*** RECORDS PROVIDED ***

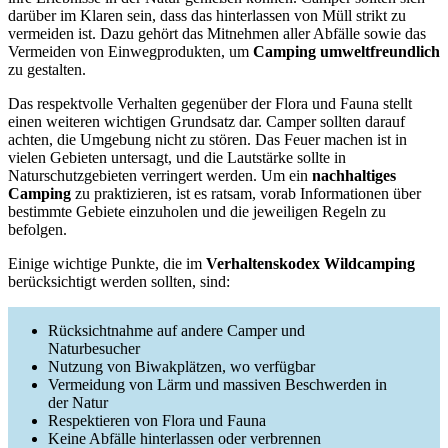
darüber im Klaren sein, dass das hinterlassen von Müll strikt zu
vermeiden ist. Dazu gehört das Mitnehmen aller Abfälle sowie das
Vermeiden von Einwegprodukten, um
Camping umweltfreundlich
zu gestalten.
Das respektvolle Verhalten gegenüber der Flora und Fauna stellt
einen weiteren wichtigen Grundsatz dar. Camper sollten darauf
achten, die Umgebung nicht zu stören. Das Feuer machen ist in
vielen Gebieten untersagt, und die Lautstärke sollte in
Naturschutzgebieten verringert werden. Um ein
nachhaltiges
Camping
zu praktizieren, ist es ratsam, vorab Informationen über
bestimmte Gebiete einzuholen und die jeweiligen Regeln zu
befolgen.
Einige wichtige Punkte, die im
Verhaltenskodex Wildcamping
berücksichtigt werden sollten, sind:
Rücksichtnahme auf andere Camper und
Naturbesucher
Nutzung von Biwakplätzen, wo verfügbar
Vermeidung von Lärm und massiven Beschwerden in
der Natur
Respektieren von Flora und Fauna
Keine Abfälle hinterlassen oder verbrennen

*** End of RECORDS PROVIDED ***

PROBLEM DETAILS ▸ For each line of the entries that contains the word "Flora", make a copy.

SOLUTION ▸
Das respektvolle Verhalten gegenüber der Flora und Fauna stellt
Respektieren von Flora und Fauna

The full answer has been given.